Geographical dislocation and changing times slowly erode the innocent love of a young couple in Hou Hsiao-Hsien’s nostalgic youth drama, Dust in the Wind (戀戀風塵, Liànliàn Fēngchén). Hoping for a better standard of life, they venture to the city but discover that the grass is always greener while their problems largely follow them and the young man finally alienates his childhood love with his stubborn male pride, imbued with a general sense of futility in the inability to better himself because of the constraints of a society which is changing but unevenly and not perhaps in ways which ultimately benefit.
Opening with a long POV shot of a train emerging from darkness into the light, Hou finds Wen (Wang Chien-wen) and Huen (Xin Shufen) travelling home from school she bashfully admitting that she didn’t understand their maths homework while he automatically shoulders the heavy rice bag her mother has asked her to collect on the way. Their relationship is indeed close and intimate, almost like a long-married couple, yet there’s also little that tells us they are romantically involved rather than siblings or merely childhood friends. Given his family’s relative poverty and the lack of opportunities available in the village, Wen decides not to progress to high school but move to Taipei in search of work while studying in the evenings. Some time later Huen joins him, but they evidently struggle to reassume the level of comfort in each other’s company they experienced at home, Wen permanently sullen and resentful while Huen perhaps adapts more quickly to the rhythms of urban life than he expected if also intensely lonely and fearful, no longer confident in his ability and inclination to care for her.

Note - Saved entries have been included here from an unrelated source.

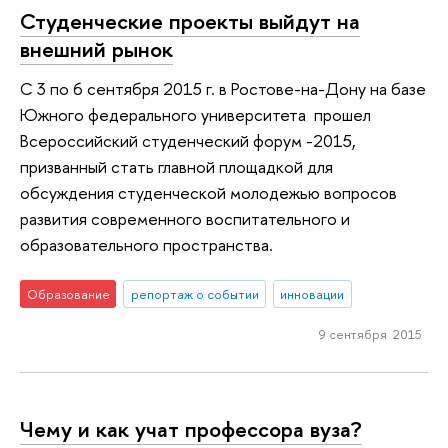
Студенческие проекты выйдут на
внешний рынок
С 3 по 6 сентября 2015 г. в Ростове-на-Дону на базе
Южного федерального университета прошел
Всероссийский студенческий форум -2015,
призванный стать главной площадкой для
обсуждения студенческой молодежью вопросов
развития современного воспитательного и
образовательного пространства.
Образование
репортаж о событии
инновации
9 сентября 2015
Чему и как учат профессора вуза?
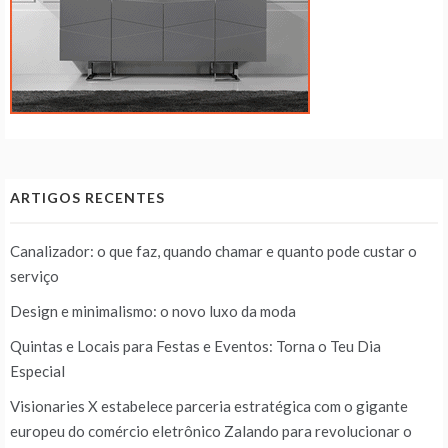
ARTIGOS RECENTES
Canalizador: o que faz, quando chamar e quanto pode custar o
serviço
Design e minimalismo: o novo luxo da moda
Quintas e Locais para Festas e Eventos: Torna o Teu Dia
Especial
Visionaries X estabelece parceria estratégica com o gigante
europeu do comércio eletrônico Zalando para revolucionar o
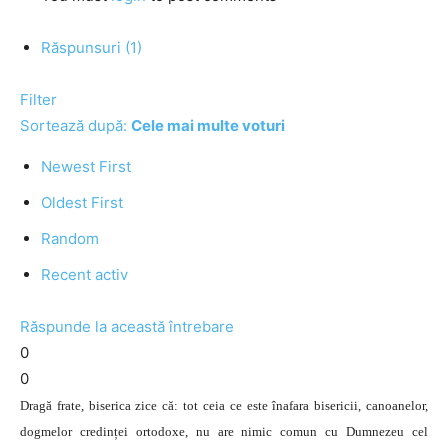
Răspunsuri (1)
Filter
Sortează după:
Cele mai multe voturi
Newest First
Oldest First
Random
Recent activ
Răspunde la această întrebare
0
0
Dragă frate, biserica zice că: tot ceia ce este înafara bisericii, canoanelor,
dogmelor credinței ortodoxe, nu are nimic comun cu Dumnezeu cel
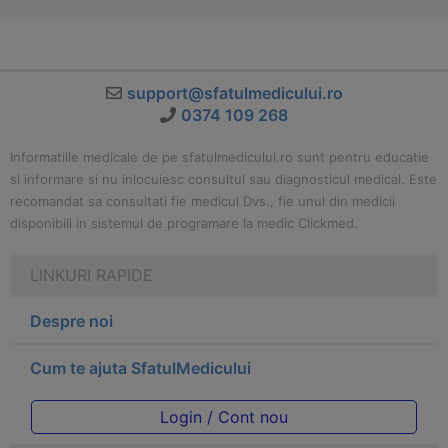
support@sfatulmedicului.ro
0374 109 268
Informatiile medicale de pe sfatulmedicului.ro sunt pentru educatie
si informare si nu inlocuiesc consultul sau diagnosticul medical. Este
recomandat sa consultati fie medicul Dvs., fie unul din medicii
disponibili in sistemul de programare la medic Clickmed.
LINKURI RAPIDE
Despre noi
Cum te ajuta SfatulMedicului
Login / Cont nou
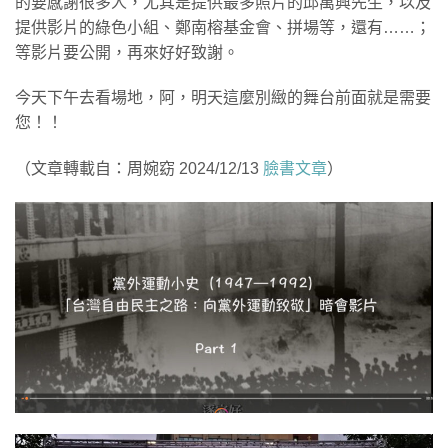
的要感謝很多人，尤其是提供最多照片的邱萬興先生，以及
提供影片的綠色小組、鄭南榕基金會、拼場等，還有……；
等影片要公開，再來好好致謝。
今天下午去看場地，阿，明天這麼別緻的舞台前面就是需要
您！！
（文章轉載自：周婉窈 2024/12/13
臉書文章
）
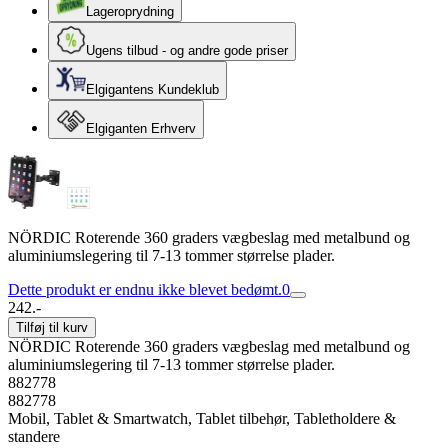
Lageroprydning
Ugens tilbud - og andre gode priser
Elgigantens Kundeklub
Elgiganten Erhverv
NÖRDIC Roterende 360 graders vægbeslag med metalbund og
aluminiumslegering til 7-13 tommer størrelse plader.
Dette produkt er endnu ikke blevet bedømt.
0
242.-
Tilføj til kurv
NÖRDIC Roterende 360 graders vægbeslag med metalbund og
aluminiumslegering til 7-13 tommer størrelse plader.
882778
882778
Mobil, Tablet & Smartwatch, Tablet tilbehør, Tabletholdere &
standere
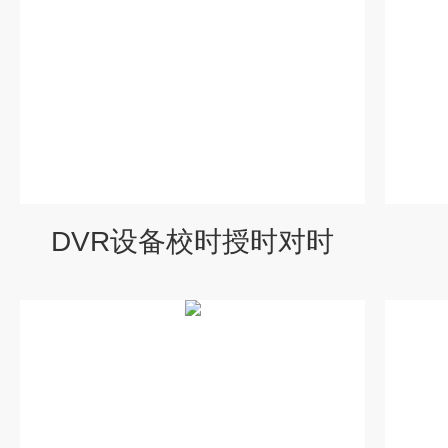
DVR设备校时授时对时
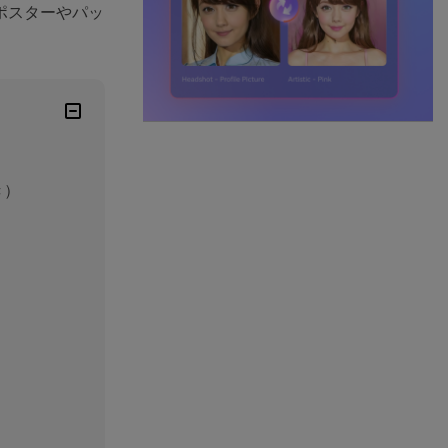
でポスターやパッ
き）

Huen clearly envisions a future for the both of them of conventional domesticity, eventually writing to Wen after he is drafted for his military service that a mutual friend spared the draft because of a workplace injury is moving back to his hometown to get married and is planning to sell off land to build houses one of which will be for them. But Wen is still consumed with resentment, frustrated that he can’t make headway in Taipei and in part blaming Huen for highlighting his failure while also holding her responsible when the motorbike he’d been using for work as a delivery driver is stolen after he gives her a ride to town to buy presents for her family. They only seem to speak through the bars of a small window in the basement tailoring room where Huen works as if something is always between them while she complains of her loneliness, Wen apparently ignoring her for long stretches of time while studying for exams though ultimately electing not to apply for colleges. While he’s away in the army, Huen’s letters to him become increasingly infrequent until Wen’s start coming back return to sender, the other soldiers mocking him for his devotion to his hometown girlfriend while suggesting that she has most likely moved on, a supposition which turns out to be correct in the extremely ironic nature of her new suitor.

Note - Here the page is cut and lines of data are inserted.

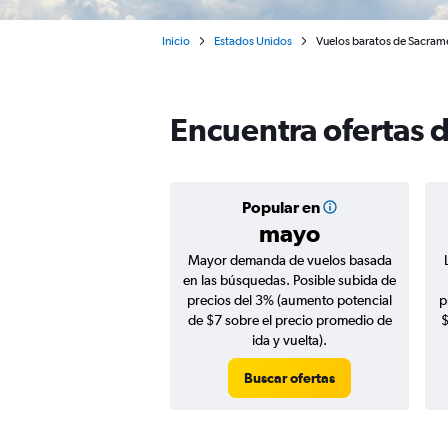
Inicio
Estados Unidos
Vuelos baratos de Sacrame
Encuentra ofertas 
Popular en
mayo
Mayor demanda de vuelos basada
en las búsquedas. Posible subida de
precios del 3% (aumento potencial
p
de $7 sobre el precio promedio de
$
ida y vuelta).
Buscar ofertas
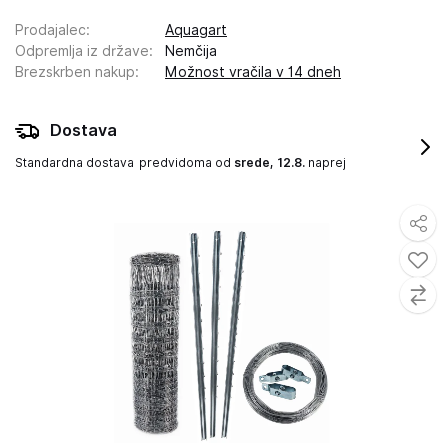
Prodajalec
:
Aquagart
Odpremlja iz države
:
Nemčija
Brezskrben nakup
:
Možnost vračila v 14 dneh
Dostava
Standardna dostava
predvidoma od
srede, 12.8.
naprej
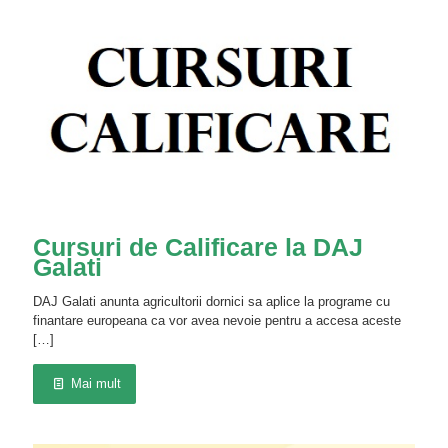
Cursuri de Calificare la DAJ
Galati
DAJ Galati anunta agricultorii dornici sa aplice la programe cu
finantare europeana ca vor avea nevoie pentru a accesa aceste
[…]
Mai mult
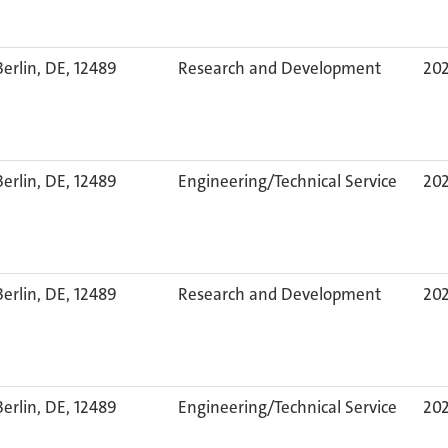
Berlin, DE, 12489
Research and Development
20
Berlin, DE, 12489
Engineering/Technical Service
20
Berlin, DE, 12489
Research and Development
20
Berlin, DE, 12489
Engineering/Technical Service
20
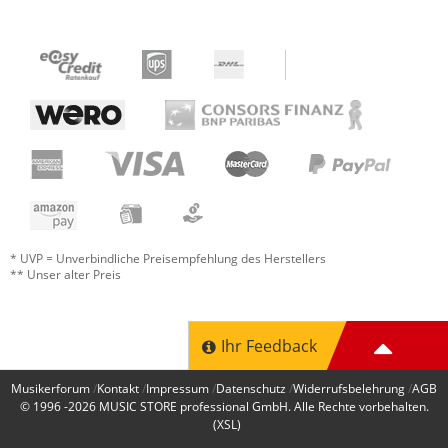
* UVP = Unverbindliche Preisempfehlung des Herstellers
** Unser alter Preis
Ihr Feedback
Musikerforum
Kontakt
Impressum
Datenschutz
Widerrufsbelehrung
AGB
© 1996 -2026
MUSIC STORE professional GmbH
. Alle Rechte vorbehalten.
(XSL)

Yet it’s not quite true that everything is rosy in the country and rotten in the city. On a visit home, Wen overhears his father and some of the other coal miners discussing a potential strike action feeling themselves exploited and under appreciated, while later that evening a group of boys who also left for Taipei lament their circumstances afraid to explain to their parents that things aren’t going well and that they’ve been physically abused by their employers. Ironically enough it’s Wen who can’t seem to gel with city life, becoming frustrated by Huen’s ability to go with the flow having a minor patriarchal tantrum when she accepts a drink from his male friends at a going away party for a man about to enlist. She responds by voluntarily removing her shirt for an artist friend to decorate, staring at him with scorn while waiting around in her vest. In the village everyone is disappointed, feeling as if Huen has betrayed Wen in failing to fulfil their romantic destiny though it is often enough he who has alienated her in his prideful stubbornness, continually cold towards her, leaving her lonely and afraid. Had they stayed, perhaps they would have married, had children, grown old and done all the expected things together and in that sense “modernity” has indeed come between them but then again they were children and what teenage lovers don’t assume they’re “supposed” to be? “What can you do?” come the words from stoical granddad (Li Tian-lu), explaining that his transplanted potatoes haven’t fared well in the recent storm.

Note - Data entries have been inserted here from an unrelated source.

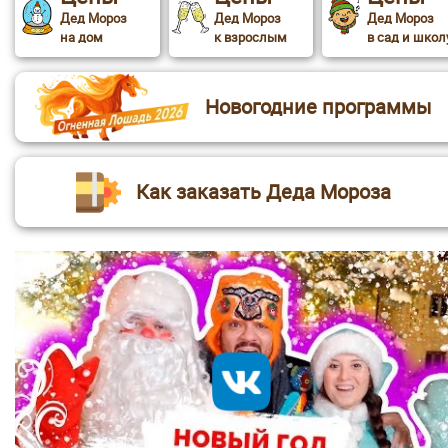
Дед Мороз
Дед Мороз
Дед Мороз
на дом
к взрослым
в сад и школ
Новогодние программы
Как заказать Деда Мороза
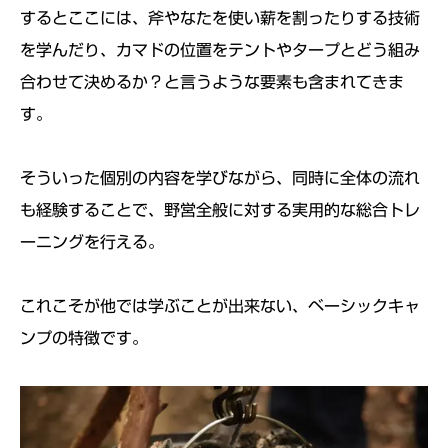
するとここには、斧やなたを使い薪を割ったりする技術
を学んだり、カマドの位置をテントやタープとどう組み
合わせて決めるか？と言うような要素も含まれてきま
す。
そういった個別の内容を学びながら、同時に全体の流れ
も経験することで、野営全般に対する実用的な総合トレ
ーニングを行える。
これこそが他では学ぶことが出来ない、ベーシックキャ
ンプの特徴です。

While Wen’s father can only lament the toll changing political realities took on his future prospects, literally moving rocks around in drunken bouts of frustrated masculinity, Wen must struggle with his familial legacy while wondering if perhaps it’s better in the village after all ensconced in the beautiful rural landscape far from the consumerist corruptions of increasing urbanity. But then according to granddad, the potatoes only accept the nutrient when severed from the vine, much harder to look after than ginseng, apparently. You have to wander in order to find a home, life is hard everywhere, sometimes painful and disappointing, but what can you do? Like dust in the wind, try your best to ride it out.
Dust in the Wind streams in the UK 25th to 31st October as part of this year’s Taiwan Film Festival Edinburgh.